Entendendo que essa evolução foi crucial para que a disciplina/controle pudesse se manter ativo ao longo da história, visto que a sociedade evolui com o tempo, podemos agora colocar o caso abordado em congruência com as teorias apresentadas, de modo a entender como a situação da reclamante traduz essa situação de disciplina e controle, emoldurando uma situação que se faz reflexo do que foi levantado e questionado aqui.

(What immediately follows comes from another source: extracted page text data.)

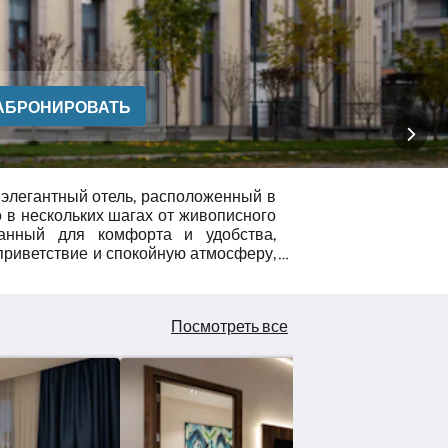
АБРОНИРОВАТЬ
элегантный отель, расположенный в
 в нескольких шагах от живописного
данный для комфорта и удобства,
приветствие и спокойную атмосферу,
здок, так и для отдыха. К услугам
ючая крытый бассейн, полностью
точный ресторан и уютный лаунж-бар
Посмотреть все
дый номер тщательно подготовлен:
добства и расслабляющая атмосфера
аря высокоскоростному Wi-Fi,
платной парковке и удобному доступу
 отель «Кашкадарьо» предлагает
комфорта, спокойствия и изысканного
кенте.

No caso utilizado aqui os conceitos de disciplina e controle são perceptíveis, A funcionária que entrou com a ação adquiriu LER devido ao trabalho excessivo, trabalho esse que chegou a tal situação devido à disciplina e ao controle a ela impostos. Seu trabalho era por mérito, ou seja, quanto mais fizesse, e melhor fizesse, mais recebia, exemplificando o caso da empresa na sociedade de controle, que fomenta a produção trabalhista por meio desta competição entre os próprios funcionários. Eles buscam se tornar melhores e mais eficientes, e essa concorrência interna e impessoal (você não concorre com uma pessoa e sim com o grupo de funcionários da sua mesma atividade) levou a funcionária ao quadro médico debilitado pelo trabalho excessivo. Essa pressão e controle exemplifica o panóptico, o constante medo de ser observado e “julgado” (observado pelos outros funcionários, “julgado” pela empresa que poderia demiti-la, o controle). A disciplina que Foucault traz em seu livro, ao demonstrar o panoptismo, se encaixa aqui na condição de trabalho que a funcionária se encontrava na empresa. Controlada, com medo de como suas ações iriam interferir em seu salário e estabilidade empregatícia, “forçada” a um trabalho que desencadeou em uma LER.
CONCLUSÃO
Após a análise teórica de um caso concreto, é possível se aprofundar de forma prática na teoria dos autores estudados, compreendendo aspectos que possivelmente passariam despercebidos apenas com o estudo isolado de cada um deles. Por um lado, percebe-se certa atualidade nas teorias de Marx, Foucault e Deleuze, apesar dos anos passados e das mudanças que ocorreram desde sua publicação, principalmente no que se refere ao à mentalidade das relações de trabalho, do empregador em especial, que na maioria das vezes ainda busca o lucro em detrimento dos direitos dos empregados. Por outro lado, tem-se o Direito cumprindo o papel afirmado por Durkheim de ferramenta capaz de reestabelecer o equilíbrio da solidariedade orgânica, garantindo o cumprimento dos deveres que cada um tem com os demais. É evidente que apenas o direito não é capaz de garantir tal equilíbrio em toda a sociedade. Apesar de a decisão aqui analisada ser uma jurisprudência no sentido de ter reiteradas vezes o mesmo resultado em diferentes casos e tribunais, o Direito sozinho certamente será bastante moroso para mudar o espírito das relações de trabalho no sentido de torná-las mais justas. Tal conscientização deve ocorrer não apenas para os magistrados, mas também para o cidadão comum.